_Try it_
In how many lines of the listing below does the word "Partisi" occur? Say only the number.

[Opening Information supplied section]

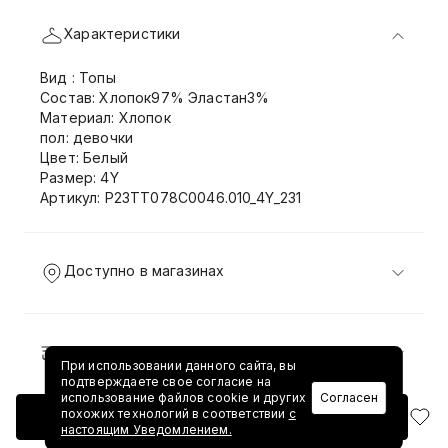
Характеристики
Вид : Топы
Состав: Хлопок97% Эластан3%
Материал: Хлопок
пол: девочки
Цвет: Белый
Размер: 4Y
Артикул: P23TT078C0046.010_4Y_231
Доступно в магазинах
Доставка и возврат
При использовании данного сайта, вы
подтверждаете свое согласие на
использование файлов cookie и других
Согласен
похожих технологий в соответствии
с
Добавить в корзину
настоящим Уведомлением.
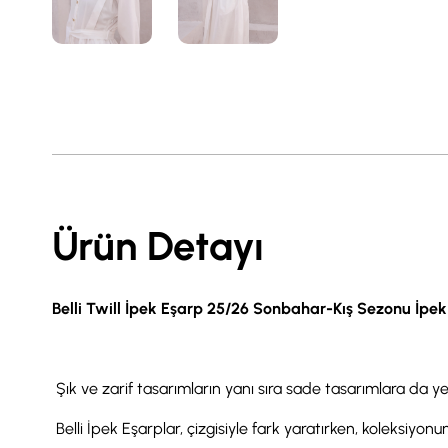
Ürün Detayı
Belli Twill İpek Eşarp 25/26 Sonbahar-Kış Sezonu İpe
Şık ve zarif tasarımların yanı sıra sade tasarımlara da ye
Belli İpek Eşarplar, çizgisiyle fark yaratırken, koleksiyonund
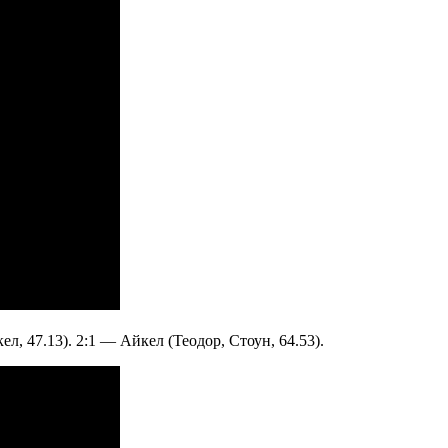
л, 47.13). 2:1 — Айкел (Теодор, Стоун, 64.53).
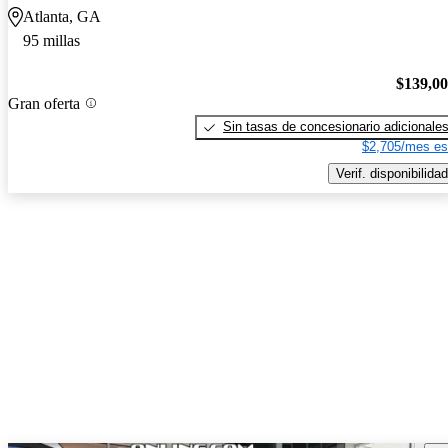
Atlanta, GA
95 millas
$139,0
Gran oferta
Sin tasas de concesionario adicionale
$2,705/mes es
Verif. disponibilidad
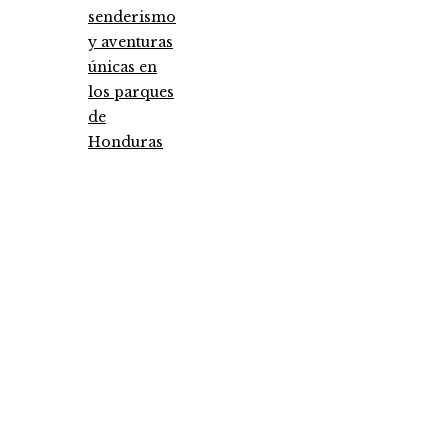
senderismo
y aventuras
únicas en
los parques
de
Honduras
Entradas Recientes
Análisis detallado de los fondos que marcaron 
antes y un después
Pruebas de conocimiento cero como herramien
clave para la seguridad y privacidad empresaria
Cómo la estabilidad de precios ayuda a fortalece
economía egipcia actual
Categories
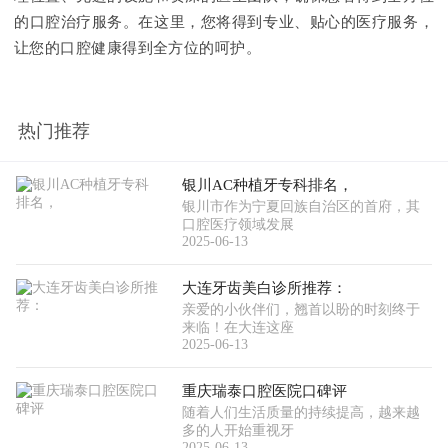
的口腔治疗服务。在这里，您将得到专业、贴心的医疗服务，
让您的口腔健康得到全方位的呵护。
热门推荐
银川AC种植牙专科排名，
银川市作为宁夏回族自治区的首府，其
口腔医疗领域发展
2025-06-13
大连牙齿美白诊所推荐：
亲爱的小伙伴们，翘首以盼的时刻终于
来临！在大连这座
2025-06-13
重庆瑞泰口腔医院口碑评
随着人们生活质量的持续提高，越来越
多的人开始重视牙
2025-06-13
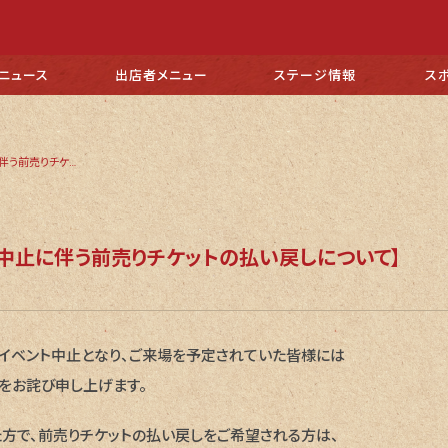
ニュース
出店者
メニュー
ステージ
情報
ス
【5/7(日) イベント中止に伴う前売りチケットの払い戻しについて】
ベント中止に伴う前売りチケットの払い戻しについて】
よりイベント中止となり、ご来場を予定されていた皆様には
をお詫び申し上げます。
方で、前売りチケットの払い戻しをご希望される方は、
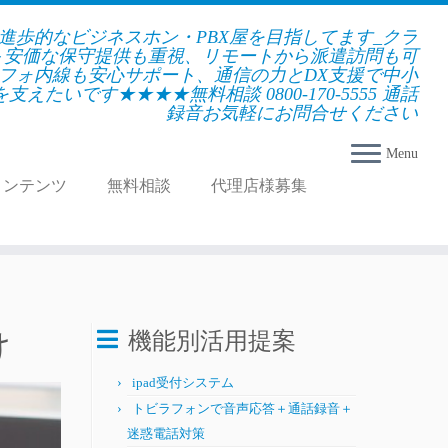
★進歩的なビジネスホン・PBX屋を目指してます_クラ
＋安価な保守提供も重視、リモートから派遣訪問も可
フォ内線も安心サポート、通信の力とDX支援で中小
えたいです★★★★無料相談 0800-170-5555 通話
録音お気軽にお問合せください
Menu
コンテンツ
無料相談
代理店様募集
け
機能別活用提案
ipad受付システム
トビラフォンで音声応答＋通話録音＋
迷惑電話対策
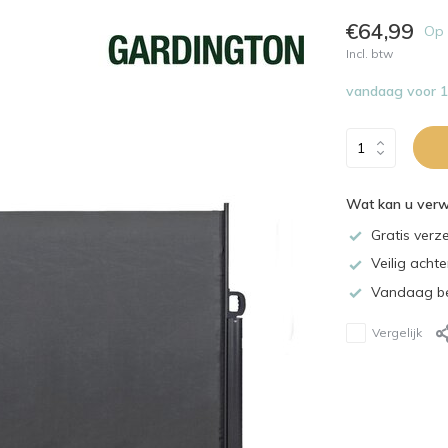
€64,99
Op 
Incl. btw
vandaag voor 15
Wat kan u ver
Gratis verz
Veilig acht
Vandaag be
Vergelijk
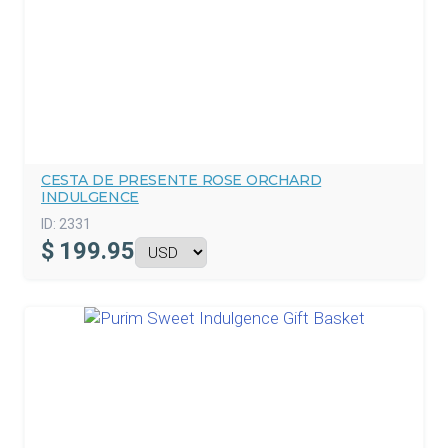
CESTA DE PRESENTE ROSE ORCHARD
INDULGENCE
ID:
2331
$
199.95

[Closing Information supplied section]
[Opening Information supplied section]

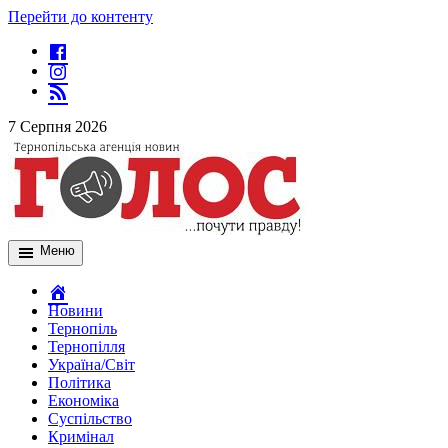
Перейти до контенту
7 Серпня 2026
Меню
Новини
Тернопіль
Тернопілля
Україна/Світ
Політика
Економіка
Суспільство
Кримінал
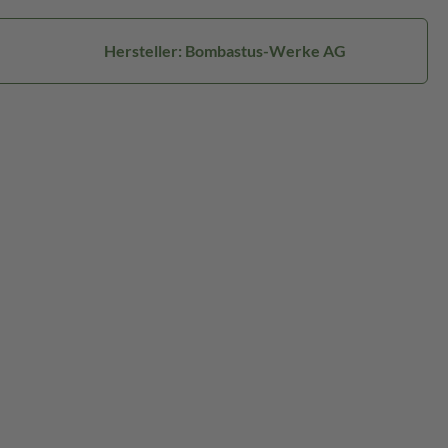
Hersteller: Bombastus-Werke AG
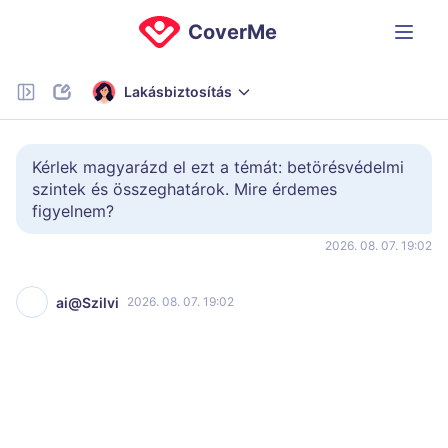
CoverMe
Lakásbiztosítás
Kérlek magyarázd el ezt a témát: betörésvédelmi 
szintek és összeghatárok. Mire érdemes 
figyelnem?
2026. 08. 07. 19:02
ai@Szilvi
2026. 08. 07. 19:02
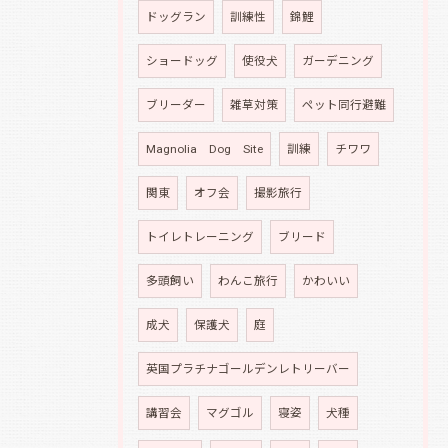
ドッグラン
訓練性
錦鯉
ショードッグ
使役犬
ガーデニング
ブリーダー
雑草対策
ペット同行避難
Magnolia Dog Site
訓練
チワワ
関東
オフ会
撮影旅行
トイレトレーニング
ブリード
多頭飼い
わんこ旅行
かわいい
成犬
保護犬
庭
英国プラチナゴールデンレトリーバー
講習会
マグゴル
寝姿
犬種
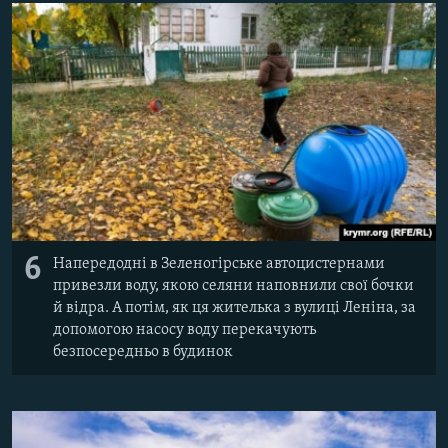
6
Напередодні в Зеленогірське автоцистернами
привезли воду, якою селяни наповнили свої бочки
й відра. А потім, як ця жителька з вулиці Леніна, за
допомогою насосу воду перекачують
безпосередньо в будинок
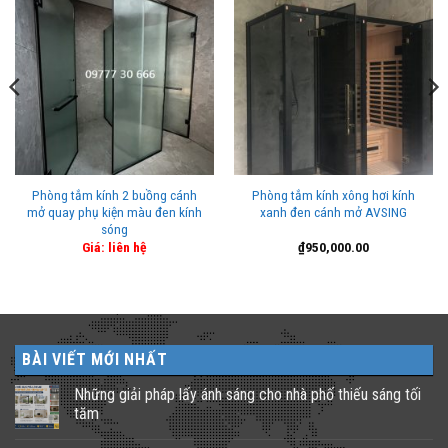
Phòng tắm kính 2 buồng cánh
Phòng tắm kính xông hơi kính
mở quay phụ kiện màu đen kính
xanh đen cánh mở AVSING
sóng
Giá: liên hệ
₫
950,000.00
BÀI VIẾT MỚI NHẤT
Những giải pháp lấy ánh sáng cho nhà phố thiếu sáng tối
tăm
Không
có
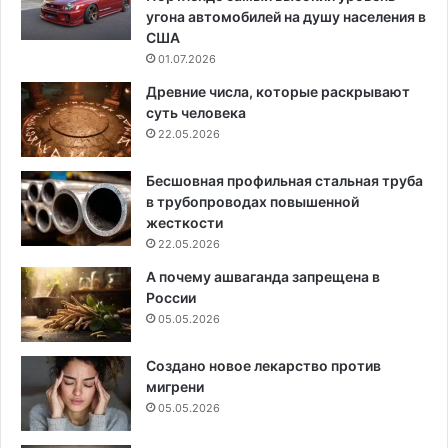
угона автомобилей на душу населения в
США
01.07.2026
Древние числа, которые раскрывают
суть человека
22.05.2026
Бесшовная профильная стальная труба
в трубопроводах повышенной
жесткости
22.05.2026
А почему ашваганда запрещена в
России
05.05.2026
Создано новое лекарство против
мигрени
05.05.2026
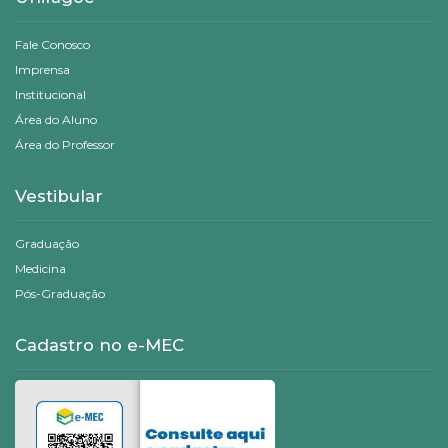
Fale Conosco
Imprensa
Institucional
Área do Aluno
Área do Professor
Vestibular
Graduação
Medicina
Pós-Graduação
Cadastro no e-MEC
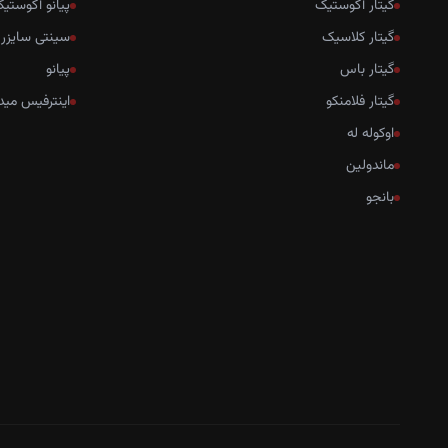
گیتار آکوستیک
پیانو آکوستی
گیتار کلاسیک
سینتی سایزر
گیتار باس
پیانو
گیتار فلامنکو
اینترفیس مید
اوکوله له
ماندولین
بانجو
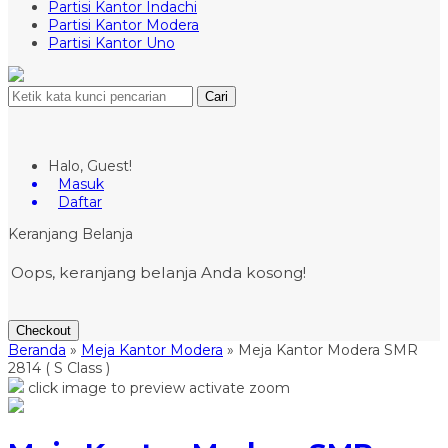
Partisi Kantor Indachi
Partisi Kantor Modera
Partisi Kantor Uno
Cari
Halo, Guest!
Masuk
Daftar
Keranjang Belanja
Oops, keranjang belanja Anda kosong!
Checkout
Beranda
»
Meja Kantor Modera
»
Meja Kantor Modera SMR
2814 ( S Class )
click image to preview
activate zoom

[Closing Information supplied section]
[Opening Information supplied section]

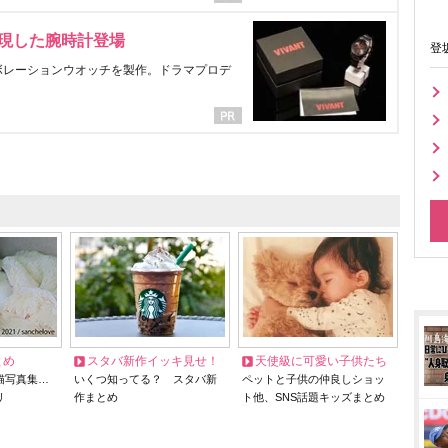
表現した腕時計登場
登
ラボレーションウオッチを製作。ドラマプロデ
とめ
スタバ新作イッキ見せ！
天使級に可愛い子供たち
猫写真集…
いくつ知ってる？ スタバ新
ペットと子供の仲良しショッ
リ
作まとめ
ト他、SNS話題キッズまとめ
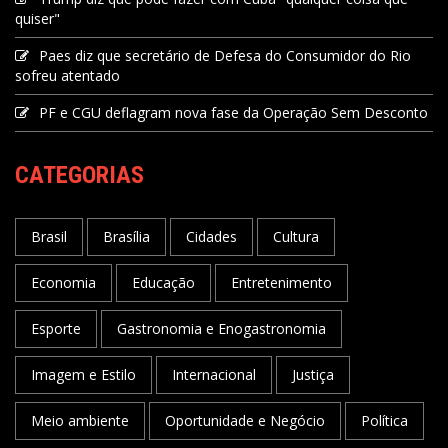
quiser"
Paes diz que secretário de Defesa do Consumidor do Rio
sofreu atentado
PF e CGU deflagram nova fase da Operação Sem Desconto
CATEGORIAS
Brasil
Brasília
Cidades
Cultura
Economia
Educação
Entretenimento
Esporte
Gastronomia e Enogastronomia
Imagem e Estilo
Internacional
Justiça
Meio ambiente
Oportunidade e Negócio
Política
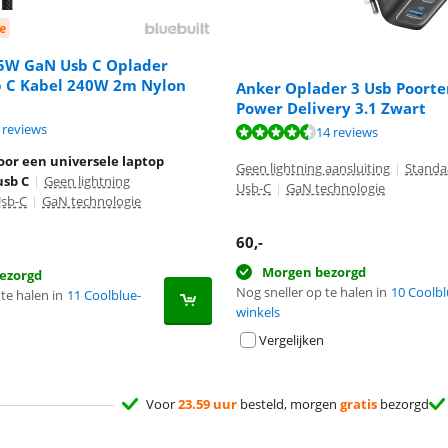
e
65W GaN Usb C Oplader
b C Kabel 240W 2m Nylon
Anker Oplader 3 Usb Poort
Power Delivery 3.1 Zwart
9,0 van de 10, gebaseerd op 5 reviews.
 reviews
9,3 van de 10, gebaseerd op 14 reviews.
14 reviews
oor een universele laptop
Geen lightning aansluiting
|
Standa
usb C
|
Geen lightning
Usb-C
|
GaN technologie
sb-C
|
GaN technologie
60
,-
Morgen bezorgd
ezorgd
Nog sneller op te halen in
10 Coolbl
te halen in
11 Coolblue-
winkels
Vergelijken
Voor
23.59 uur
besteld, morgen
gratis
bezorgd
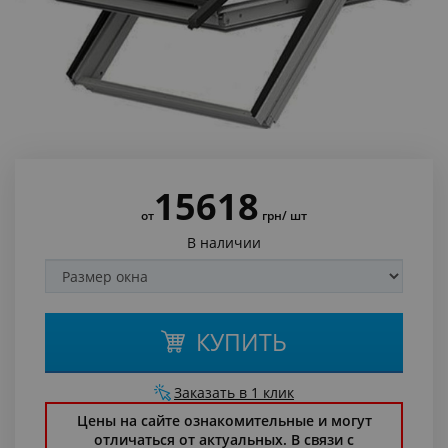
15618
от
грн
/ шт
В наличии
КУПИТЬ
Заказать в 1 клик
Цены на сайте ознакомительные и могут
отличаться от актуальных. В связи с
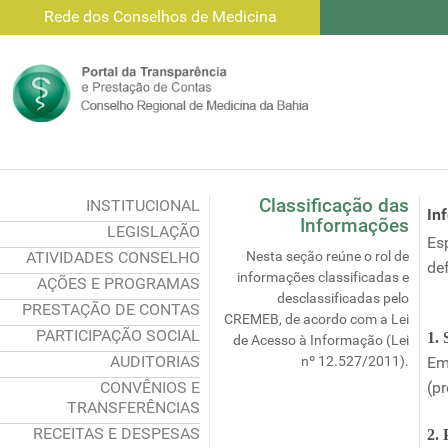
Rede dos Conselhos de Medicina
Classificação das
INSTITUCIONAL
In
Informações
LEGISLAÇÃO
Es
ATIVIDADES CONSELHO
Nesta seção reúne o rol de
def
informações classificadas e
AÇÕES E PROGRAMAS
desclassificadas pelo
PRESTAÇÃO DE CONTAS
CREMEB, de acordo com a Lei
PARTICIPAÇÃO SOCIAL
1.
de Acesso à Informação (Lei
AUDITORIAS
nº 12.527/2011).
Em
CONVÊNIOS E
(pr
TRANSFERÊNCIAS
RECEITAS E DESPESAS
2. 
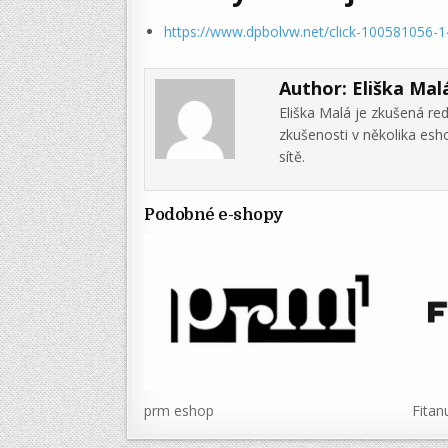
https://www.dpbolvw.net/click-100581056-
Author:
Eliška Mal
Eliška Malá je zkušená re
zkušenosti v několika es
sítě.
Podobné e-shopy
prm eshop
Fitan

[Closing Information supplied section]

_Solution to this exercise_
3